I know this is an old post and I was wondering of anyone had done mods to the front queen bed. The previous owners of my 23rs took off the front panel and covered it with an upholstery fabric, glued or sealed at the top and velcro spots at the bottom. It creates easy access to under the bed for clothes. No need to lift the mattress. We could shove several duffel bags under there. I measured and found cloth boxes that would be the right size to fit between the studs. I think we will use it for clothes. I'll try to take some pictures next time we go to my folks.


----------



## Patty (Mar 4, 2010)

OK I have a few pictures from some video I took. I just don't know how to get them on here. I think I got it now. We'll see if it works






. Anyway It looks like a bed skirt






-skirt.

I guess I need some practice on this adding stuff. I'll get the hang of it soon I hope. Anyway you can get the idea.


----------



## Doxie-Doglover-Too (Jan 25, 2007)

Patty said:


> OK I have a few pictures from some video I took. I just don't know how to get them on here. I think I got it now. We'll see if it works
> View attachment 575
> . Anyway It looks like a bed skirt
> View attachment 577
> ...


I was wondering , don't things come up and go all over when going down the road?


----------



## H2oSprayer (Aug 5, 2006)

Doxie-Doglover-Too said:


> I was wondering , don't things come up and go all over when going down the road?


I have never had a problem with the bed lifting while going down the road. Mine doesn't actually lift the bed per-say, but hold the weight of the bed when it is opened.

To the OP, if you look in my photo gallery (starting here) you can see how I mounted mine. It holds the weight of the mattress and topper.


----------



## Doxie-Doglover-Too (Jan 25, 2007)

H2oSprayer said:


> I was wondering , don't things come up and go all over when going down the road?

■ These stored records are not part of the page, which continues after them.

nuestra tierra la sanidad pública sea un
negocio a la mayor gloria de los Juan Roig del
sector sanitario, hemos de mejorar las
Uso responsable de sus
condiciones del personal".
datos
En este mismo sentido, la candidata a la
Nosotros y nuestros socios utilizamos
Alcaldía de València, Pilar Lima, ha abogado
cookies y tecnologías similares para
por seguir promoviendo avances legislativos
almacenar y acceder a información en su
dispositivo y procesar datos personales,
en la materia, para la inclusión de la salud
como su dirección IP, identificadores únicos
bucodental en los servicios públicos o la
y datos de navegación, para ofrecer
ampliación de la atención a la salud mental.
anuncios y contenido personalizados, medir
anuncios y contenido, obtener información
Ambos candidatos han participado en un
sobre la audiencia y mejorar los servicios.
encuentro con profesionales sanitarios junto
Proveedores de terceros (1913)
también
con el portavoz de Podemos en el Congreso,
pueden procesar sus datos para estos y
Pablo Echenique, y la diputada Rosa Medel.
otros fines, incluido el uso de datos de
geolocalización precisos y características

I have never had a problem with the bed lifting while going down the road. Mine doesn't actually lift the bed per-say, but hold the weight of the bed when it is opened.

To the OP, if you look in my photo gallery (starting here) you can see how I mounted mine. It holds the weight of the mattress and topper.
[/quote]

woops, I meant, don't things come OUT from behind the curtain?


----------



## Calvin&Hobbes (May 24, 2006)

We have the lift as well, but I built mine the other way around....The base is anchored to the back of the "box", and the lift portion is to the front, or the foot of the bed. We have 80 lb struts, and they lift the bed/platform and comforter with no problem.


----------



## dennis (Jan 11, 2009)

hate to hijack this thread but i wanted to do this mod and am wondering where you guys picked up the gas struts? thinking about getting the 80# ones.

thanks,
Dennis


----------



## Rob_G (Feb 16, 2006)

Actually, thanks for hi-jacking this! Been meaning to do this myself. I just ordered what I needed from Future Sales RV out of Elkhart, IN.

Here's what I ordered....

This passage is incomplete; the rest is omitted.